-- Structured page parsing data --

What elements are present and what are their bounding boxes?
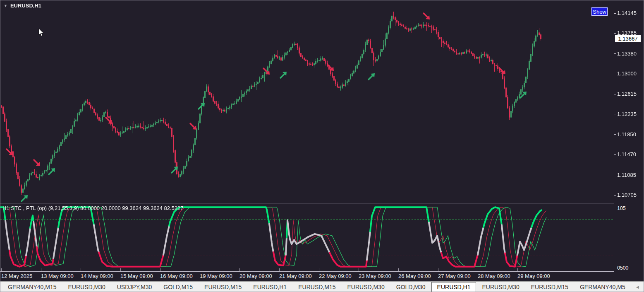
date-label: 27 May 09:00: [438, 273, 471, 279]
chart-tab[interactable]: EURUSD,M30: [342, 282, 390, 292]
chart-tab[interactable]: EURUSD,M15: [199, 282, 247, 292]
price-label: 1.12235: [617, 111, 637, 117]
date-label: 29 May 09:00: [517, 273, 550, 279]
price-tick: [614, 154, 616, 155]
indicator-label: H1 STC , PTL (op) (9,21,55,3,9) 80.0000 …: [2, 205, 184, 211]
date-label: 16 May 09:00: [160, 273, 193, 279]
price-tick: [614, 33, 616, 34]
chart-tab[interactable]: EURUSD,M30: [62, 282, 111, 292]
stc-indicator-chart[interactable]: [0, 203, 614, 271]
chart-tab[interactable]: GERMANY40,M5: [574, 282, 631, 292]
indicator-scale-bottom: 0500: [617, 265, 628, 271]
chart-tab[interactable]: USDJPY,M30: [111, 282, 158, 292]
date-axis[interactable]: 12 May 202513 May 09:0014 May 09:0015 Ma…: [0, 272, 644, 281]
date-label: 23 May 09:00: [359, 273, 391, 279]
chart-tab[interactable]: GERMANY40,M15: [2, 282, 62, 292]
chart-tab-bar: GERMANY40,M15EURUSD,M30USDJPY,M30GOLD,M1…: [0, 281, 644, 292]
main-chart-area[interactable]: ▼ EURUSD,H1 Show: [0, 0, 614, 203]
chart-tab[interactable]: GOLD,M30: [390, 282, 431, 292]
price-label: 1.11470: [617, 151, 636, 157]
price-tick: [614, 74, 616, 74]
price-tick: [614, 53, 616, 54]
date-label: 12 May 2025: [1, 273, 32, 279]
date-label: 26 May 09:00: [398, 273, 431, 279]
price-label: 1.11085: [617, 172, 636, 178]
date-label: 14 May 09:00: [81, 273, 113, 279]
indicator-scale-top: 105: [617, 205, 625, 211]
date-label: 15 May 09:00: [120, 273, 153, 279]
price-label: 1.14145: [617, 10, 637, 16]
date-label: 21 May 09:00: [279, 273, 312, 279]
date-label: 28 May 09:00: [478, 273, 510, 279]
price-tick: [614, 13, 616, 14]
scroll-left-arrow[interactable]: ◄: [631, 283, 644, 291]
price-label: 1.11850: [617, 131, 636, 138]
chart-tab[interactable]: EURUSD,M30: [476, 282, 525, 292]
chevron-down-icon[interactable]: ▼: [4, 4, 7, 8]
price-label: 1.12615: [617, 91, 637, 97]
indicator-subwindow[interactable]: H1 STC , PTL (op) (9,21,55,3,9) 80.0000 …: [0, 203, 614, 271]
date-label: 20 May 09:00: [239, 273, 272, 279]
price-axis[interactable]: 1.13667 105 0500 1.141451.137651.133801.…: [614, 0, 644, 281]
price-label: 1.13000: [617, 70, 637, 77]
date-label: 13 May 09:00: [41, 273, 74, 279]
symbol-title: ▼ EURUSD,H1: [4, 2, 41, 9]
price-tick: [614, 114, 616, 114]
price-tick: [614, 195, 616, 195]
chart-window: ▼ EURUSD,H1 Show H1 STC , PTL (op) (9,21…: [0, 0, 644, 292]
symbol-title-label: EURUSD,H1: [10, 2, 41, 9]
chart-tab[interactable]: EURUSD,M15: [525, 282, 574, 292]
price-tick: [614, 94, 616, 94]
chart-tab[interactable]: EURUSD,H1: [247, 282, 292, 292]
candlestick-chart[interactable]: [0, 0, 614, 203]
price-tick: [614, 175, 616, 175]
date-label: 19 May 09:00: [200, 273, 232, 279]
price-label: 1.13765: [617, 30, 637, 36]
chart-tab[interactable]: GOLD,M15: [158, 282, 199, 292]
price-tick: [614, 134, 616, 135]
show-button[interactable]: Show: [591, 7, 608, 16]
price-label: 1.13380: [617, 51, 637, 57]
date-label: 22 May 09:00: [319, 273, 352, 279]
chart-tab[interactable]: EURUSD,M15: [292, 282, 341, 292]
chart-tab[interactable]: EURUSD,H1: [431, 282, 476, 292]
price-label: 1.10705: [617, 192, 637, 198]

-- What to produce --
Leave the images out and print each entry exactly.

-- Output for this exercise --
What elements are present and what are their bounding boxes?
date-label: 27 May 09:00: [438, 273, 471, 279]
chart-tab[interactable]: EURUSD,M30: [342, 282, 390, 292]
chart-tab[interactable]: EURUSD,M15: [199, 282, 247, 292]
price-label: 1.12235: [617, 111, 637, 117]
date-label: 29 May 09:00: [517, 273, 550, 279]
price-tick: [614, 154, 616, 155]
indicator-label: H1 STC , PTL (op) (9,21,55,3,9) 80.0000 …: [2, 205, 184, 211]
date-label: 16 May 09:00: [160, 273, 193, 279]
price-tick: [614, 33, 616, 34]
chart-tab[interactable]: EURUSD,M30: [62, 282, 111, 292]
stc-indicator-chart[interactable]: [0, 203, 614, 271]
chart-tab[interactable]: GERMANY40,M5: [574, 282, 631, 292]
indicator-scale-bottom: 0500: [617, 265, 628, 271]
chart-tab[interactable]: USDJPY,M30: [111, 282, 158, 292]
date-axis[interactable]: 12 May 202513 May 09:0014 May 09:0015 Ma…: [0, 272, 644, 281]
date-label: 23 May 09:00: [359, 273, 391, 279]
chart-tab[interactable]: GERMANY40,M15: [2, 282, 62, 292]
chart-tab-bar: GERMANY40,M15EURUSD,M30USDJPY,M30GOLD,M1…: [0, 281, 644, 292]
main-chart-area[interactable]: ▼ EURUSD,H1 Show: [0, 0, 614, 203]
chart-tab[interactable]: GOLD,M30: [390, 282, 431, 292]
price-label: 1.11470: [617, 151, 636, 157]
price-tick: [614, 74, 616, 74]
price-tick: [614, 53, 616, 54]
date-label: 12 May 2025: [1, 273, 32, 279]
date-label: 26 May 09:00: [398, 273, 431, 279]
price-label: 1.11085: [617, 172, 636, 178]
date-label: 14 May 09:00: [81, 273, 113, 279]
indicator-scale-top: 105: [617, 205, 625, 211]
date-label: 15 May 09:00: [120, 273, 153, 279]
price-label: 1.14145: [617, 10, 637, 16]
date-label: 21 May 09:00: [279, 273, 312, 279]
date-label: 28 May 09:00: [478, 273, 510, 279]
price-tick: [614, 13, 616, 14]
scroll-left-arrow[interactable]: ◄: [631, 283, 644, 291]
price-label: 1.11850: [617, 131, 636, 138]
chart-tab[interactable]: EURUSD,M30: [476, 282, 525, 292]
chevron-down-icon[interactable]: ▼: [4, 4, 7, 8]
price-label: 1.12615: [617, 91, 637, 97]
indicator-subwindow[interactable]: H1 STC , PTL (op) (9,21,55,3,9) 80.0000 …: [0, 203, 614, 271]
date-label: 20 May 09:00: [239, 273, 272, 279]
price-axis[interactable]: 1.13667 105 0500 1.141451.137651.133801.…: [614, 0, 644, 281]
price-label: 1.13000: [617, 70, 637, 77]
date-label: 13 May 09:00: [41, 273, 74, 279]
symbol-title: ▼ EURUSD,H1: [4, 2, 41, 9]
price-tick: [614, 114, 616, 114]
price-tick: [614, 195, 616, 195]
chart-window: ▼ EURUSD,H1 Show H1 STC , PTL (op) (9,21…: [0, 0, 644, 292]
symbol-title-label: EURUSD,H1: [10, 2, 41, 9]
chart-tab[interactable]: EURUSD,M15: [525, 282, 574, 292]
price-tick: [614, 94, 616, 94]
chart-tab[interactable]: EURUSD,H1: [247, 282, 292, 292]
candlestick-chart[interactable]: [0, 0, 614, 203]
price-tick: [614, 175, 616, 175]
date-label: 19 May 09:00: [200, 273, 232, 279]
price-label: 1.13765: [617, 30, 637, 36]
chart-tab[interactable]: GOLD,M15: [158, 282, 199, 292]
price-tick: [614, 134, 616, 135]
show-button[interactable]: Show: [591, 7, 608, 16]
price-label: 1.13380: [617, 51, 637, 57]
date-label: 22 May 09:00: [319, 273, 352, 279]
chart-tab[interactable]: EURUSD,M15: [292, 282, 341, 292]
chart-tab[interactable]: EURUSD,H1: [431, 282, 476, 292]
price-label: 1.10705: [617, 192, 637, 198]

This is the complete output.